By following these Internet dating etiquette tips, you’ll be sure to impress your potential Internet dating service dates and make a great first impression!

eHarmony Further Explained

Friday, June 20th, 2008

Want to find a long-lasting relationship that might lead you to a marriage? Then try eHarmony.com!

eHarmony Canada

eHarmony.com has already made a positive impact in the dating world for millions of people across the globe. On an average day, over 90 members marry from eHarmony.com. Plus, recent research by the American Psychological Society shows that married couples who met using eHarmony.com are significantly happier than those who met by other means. A huge number of people have already tried it and it’s still growing very fast in Canada, which means someone out there is waiting for you!

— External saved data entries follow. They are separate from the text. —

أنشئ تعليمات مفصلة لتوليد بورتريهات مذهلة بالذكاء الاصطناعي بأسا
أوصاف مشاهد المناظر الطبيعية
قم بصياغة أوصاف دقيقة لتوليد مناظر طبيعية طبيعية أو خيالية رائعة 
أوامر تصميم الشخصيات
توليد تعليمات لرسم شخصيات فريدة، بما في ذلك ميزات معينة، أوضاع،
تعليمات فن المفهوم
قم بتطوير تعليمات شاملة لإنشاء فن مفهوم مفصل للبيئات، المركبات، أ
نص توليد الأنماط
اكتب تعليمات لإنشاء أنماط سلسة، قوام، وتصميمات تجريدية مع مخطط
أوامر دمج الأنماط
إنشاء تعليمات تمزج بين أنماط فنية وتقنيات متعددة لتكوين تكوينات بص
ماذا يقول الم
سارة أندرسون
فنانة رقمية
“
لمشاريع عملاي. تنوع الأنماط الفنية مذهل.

Why can eHarmony.com create such enormous success? Dr. Neil Clark Warren, who is the well-known relationship expert, best-selling author and clinical psychologist, built its system. In 2000, Dr. Warren built a scientific matching system: Compatibility Matching System™. It is a fun, comprehensive, and sophisticated system that provides a deepened insight for you and your ideal partner. Then, the system will find the best matches for you. That’s right, the best! Since the system is based on 29 key dimensions to test your personality based on traits like “emotional temperament,” “social style,” “physicality,” “relationship skills,” and “values and beliefs,” it has been proven to predict healthier and happier relationships.

With over 14 million members and over 10 thousand new members daily, eHarmony has established a strong base of members for you to choose from. Join now and become one of their newest success stories.